Rather than taking the police’s request for the potentially life-saving move that it was, she chose to respond with ugliness, using vulgar language to respond to the officers and repeatedly refusing to comply even after being asked politely three times to place her and her son’s masks correctly.
She can be heard in video footage cursing at the officers and yelling while being escorted out of the subway station. She also threatened to cough on the officers.
She can then be seen slapping away an officer’s hands, which is when the police decided to take her to the ground and handcuff her. Rozier was charged with disorderly conduct, harassment and resisting arrest.
The NYPD is defending its officers, whom they say acted “appropriately and with respect.” However, the outrage generated by the incident has led to a change in police procedure, with ABC7 NY reporting that NYC cops are no longer allowed to arrest people simply for not wearing masks.
The woman involved is planning a civil suit because she believes there was a racial element to her arrest. She has also expressed outrage that officers arrested her in front of her child; apparently the fact that she defied police orders in front of the kid doesn’t bother her a bit – never mind the fact that all of this could have been avoided had she simply put the mask she already had around her neck in the proper position.
After video footage of the incident went viral, Mayor Bill de Blasio tweeted about the incident, writing “Face coverings are important to protect everybody – they’re not optional. But no one wants to see an interaction turn into this.”
Posting a video of what went down, he added: “We’ve made progress with de-escalation. This isn’t it.”

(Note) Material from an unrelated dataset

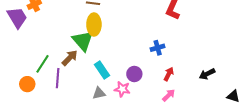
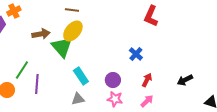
yellow ellipse: (94, 24) -> (73, 31), turned 40
blue cross: (158, 48) -> (136, 54), turned -32
brown arrow: (70, 58) -> (41, 34), moved, turned 36
pink star: (122, 89) -> (115, 99), moved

De Blasio has understandably been vocal about face coverings. New York City has been hit extremely hard by the virus, due in no small part to the many cramped spaces packed with people there like the subway where this incident took place. The city has seen nearly 200,000 confirmed cases of the virus and 15,789 deaths.
People reacting violently to the idea of protecting others
The news has been full of incidents lately involving people responding with violence after being asked to wear a mask. For example, in Aurora, Colorado, a man shot a Waffle House employee after being asked to use a mask to get a take-out order.
When the cook told 27-year-old Kelvin Watson that he wouldn’t serve him without a mask, Watson pulled out a gun and threatened him with it. The following night, he returned without a mask yet again, and the same cook refused to serve him. Watson then slapped the cook across the face and shot him in the chest or abdomen as he tried to run away. The 27-year-old has been charged with attempted first-degree murder.
While not wearing a mask may not get you arrested in New York City these days, it will in some parts of China. In Singapore, it could earn you a fine, while everyone aged 6 and above must wear a mask in public places in Spain.
Whether it’s a legal obligation in your area to wear a mask or not, it just makes sense to do so. Face masks aren’t just there to protect you from exposure to coronavirus – they’re also there to protect everyone else. Some people may not care whether they live or die during this pandemic, but they shouldn’t be putting those who do value their lives at risk because of their ignorance.